The council has requested more information about a planning application in a Doncaster village, that could pave the way for the controversial process of fracking for shale gas.
This comes after Nottinghamshire County Council received more than 2,000 responses during public consultation on the plans, which if successful would see energy giant IGas explore for shale gas on land off Springs Road in Misson.
The council says it has requested additional information on areas such as site selection and sequential testing, surface water run-off and ecology.
A second-round of public consultation will take place after the additional information requested by the council has been provided.

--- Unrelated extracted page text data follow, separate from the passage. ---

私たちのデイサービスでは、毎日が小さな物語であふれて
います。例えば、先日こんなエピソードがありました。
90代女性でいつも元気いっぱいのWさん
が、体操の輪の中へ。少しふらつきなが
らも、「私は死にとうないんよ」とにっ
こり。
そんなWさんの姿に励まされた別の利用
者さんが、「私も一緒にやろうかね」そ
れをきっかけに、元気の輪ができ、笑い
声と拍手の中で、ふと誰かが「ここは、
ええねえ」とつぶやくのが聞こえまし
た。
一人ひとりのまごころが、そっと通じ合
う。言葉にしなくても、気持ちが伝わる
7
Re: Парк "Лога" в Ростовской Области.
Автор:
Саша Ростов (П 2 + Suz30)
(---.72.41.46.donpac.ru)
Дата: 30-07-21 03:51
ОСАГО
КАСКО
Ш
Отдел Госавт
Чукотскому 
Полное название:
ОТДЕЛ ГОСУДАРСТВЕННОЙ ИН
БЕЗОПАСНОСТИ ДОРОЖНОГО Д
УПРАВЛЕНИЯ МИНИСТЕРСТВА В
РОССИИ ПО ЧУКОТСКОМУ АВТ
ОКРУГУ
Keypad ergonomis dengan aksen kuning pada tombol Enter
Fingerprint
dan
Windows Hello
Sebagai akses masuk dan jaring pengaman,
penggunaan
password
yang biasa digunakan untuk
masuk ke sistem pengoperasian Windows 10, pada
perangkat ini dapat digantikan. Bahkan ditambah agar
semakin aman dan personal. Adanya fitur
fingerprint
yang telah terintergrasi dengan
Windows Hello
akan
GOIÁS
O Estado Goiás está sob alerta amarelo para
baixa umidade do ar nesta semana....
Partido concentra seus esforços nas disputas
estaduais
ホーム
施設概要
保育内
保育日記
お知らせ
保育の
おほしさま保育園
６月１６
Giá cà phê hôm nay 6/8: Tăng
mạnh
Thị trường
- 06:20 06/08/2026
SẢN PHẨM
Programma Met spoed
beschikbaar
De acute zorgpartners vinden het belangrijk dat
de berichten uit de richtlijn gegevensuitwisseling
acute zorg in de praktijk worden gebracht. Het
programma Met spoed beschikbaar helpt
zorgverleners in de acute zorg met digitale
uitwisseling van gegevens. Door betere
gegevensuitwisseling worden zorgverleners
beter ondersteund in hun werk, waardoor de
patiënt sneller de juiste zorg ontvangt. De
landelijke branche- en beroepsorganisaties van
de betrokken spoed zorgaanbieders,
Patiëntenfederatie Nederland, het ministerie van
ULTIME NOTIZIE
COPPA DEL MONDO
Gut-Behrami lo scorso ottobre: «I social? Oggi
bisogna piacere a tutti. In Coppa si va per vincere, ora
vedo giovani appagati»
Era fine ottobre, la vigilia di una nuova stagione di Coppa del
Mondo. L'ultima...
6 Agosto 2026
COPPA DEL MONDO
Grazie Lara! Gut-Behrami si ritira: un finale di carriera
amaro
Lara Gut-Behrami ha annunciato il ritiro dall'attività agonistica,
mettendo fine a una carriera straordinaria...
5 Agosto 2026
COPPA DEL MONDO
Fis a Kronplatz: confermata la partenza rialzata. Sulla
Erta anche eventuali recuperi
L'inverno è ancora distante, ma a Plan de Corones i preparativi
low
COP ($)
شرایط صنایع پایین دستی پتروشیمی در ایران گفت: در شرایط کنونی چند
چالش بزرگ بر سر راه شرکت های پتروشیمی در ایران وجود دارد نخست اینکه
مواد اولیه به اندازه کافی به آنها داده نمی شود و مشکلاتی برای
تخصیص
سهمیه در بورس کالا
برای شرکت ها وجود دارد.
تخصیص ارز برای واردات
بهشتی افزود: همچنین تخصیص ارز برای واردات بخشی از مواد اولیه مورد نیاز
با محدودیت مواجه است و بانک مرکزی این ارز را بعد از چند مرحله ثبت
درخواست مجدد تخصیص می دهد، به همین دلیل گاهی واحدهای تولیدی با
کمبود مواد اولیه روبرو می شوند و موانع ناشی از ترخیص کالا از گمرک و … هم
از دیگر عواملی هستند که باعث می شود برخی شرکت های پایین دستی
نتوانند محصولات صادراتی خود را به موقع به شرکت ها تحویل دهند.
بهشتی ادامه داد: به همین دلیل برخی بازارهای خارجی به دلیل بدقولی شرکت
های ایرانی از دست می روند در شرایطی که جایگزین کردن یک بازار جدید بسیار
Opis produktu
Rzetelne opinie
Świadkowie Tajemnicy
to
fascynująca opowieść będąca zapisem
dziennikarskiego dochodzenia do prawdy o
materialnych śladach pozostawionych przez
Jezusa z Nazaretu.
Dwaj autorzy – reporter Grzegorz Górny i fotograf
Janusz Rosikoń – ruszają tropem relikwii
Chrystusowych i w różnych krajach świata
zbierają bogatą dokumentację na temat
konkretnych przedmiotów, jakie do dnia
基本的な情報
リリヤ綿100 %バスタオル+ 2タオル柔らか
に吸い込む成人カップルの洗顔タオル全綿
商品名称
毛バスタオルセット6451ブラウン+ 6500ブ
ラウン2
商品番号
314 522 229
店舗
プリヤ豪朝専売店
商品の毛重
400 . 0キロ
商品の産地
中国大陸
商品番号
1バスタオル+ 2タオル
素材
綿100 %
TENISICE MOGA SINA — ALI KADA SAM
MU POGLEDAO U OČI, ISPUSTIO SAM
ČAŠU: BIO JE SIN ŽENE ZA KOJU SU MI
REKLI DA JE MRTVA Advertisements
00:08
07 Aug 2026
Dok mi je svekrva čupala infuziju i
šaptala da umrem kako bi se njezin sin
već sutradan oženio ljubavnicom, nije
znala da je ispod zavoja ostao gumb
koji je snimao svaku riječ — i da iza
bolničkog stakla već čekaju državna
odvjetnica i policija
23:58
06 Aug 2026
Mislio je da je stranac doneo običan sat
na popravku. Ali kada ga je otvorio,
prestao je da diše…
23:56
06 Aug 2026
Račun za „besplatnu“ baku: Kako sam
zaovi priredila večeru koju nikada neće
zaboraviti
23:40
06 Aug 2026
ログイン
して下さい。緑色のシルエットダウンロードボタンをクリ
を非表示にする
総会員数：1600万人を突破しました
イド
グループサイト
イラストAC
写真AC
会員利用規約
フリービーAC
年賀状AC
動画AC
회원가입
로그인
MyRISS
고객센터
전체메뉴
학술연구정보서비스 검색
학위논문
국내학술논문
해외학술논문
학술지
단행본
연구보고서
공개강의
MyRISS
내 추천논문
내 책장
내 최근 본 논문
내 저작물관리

Sally Gill, Planning Manager for Nottinghamshire County Council said: “It’s perfectly normal for the council to request further information from an applicant as part of the planning process, especially in the case of a complex application like this one. This process provides the applicant with an opportunity to address any concerns raised and provide additional information, not included in the initial application, which answers questions raised during the consultation.”
The application is for the development of a shale gas well site which would involve the drilling of two exploratory shale gas wells - one vertical and one horizontal - along with ancillary works.
The vertical well would be drilled to a depth of approximately 3,500 metres and, subject to the results of the vertical well, a second well may be drilled, initially vertically before being directed horizontally in a southerly direction within one of the potentially productive horizons. At its peak there would be an average of 18 HGV and 10 light vehicles visiting the site per day.
IGas is applying to carry out test drilling to check the suitability of the rock for shale gas extraction. The application does not include any proposals for hydraulic fracturing, known as ‘fracking’.
The County Council sought the views of over 40 organisations during the initial consultation period between 28 October and 23 December. These included statutory consultees, neighbouring local authorities and landowners, County Council departments, national Government departments and agencies and wildlife organisations.
Letters were also sent to nearby residents and notices posted in the local area highlighting how they can get involved and register their comments about the proposals.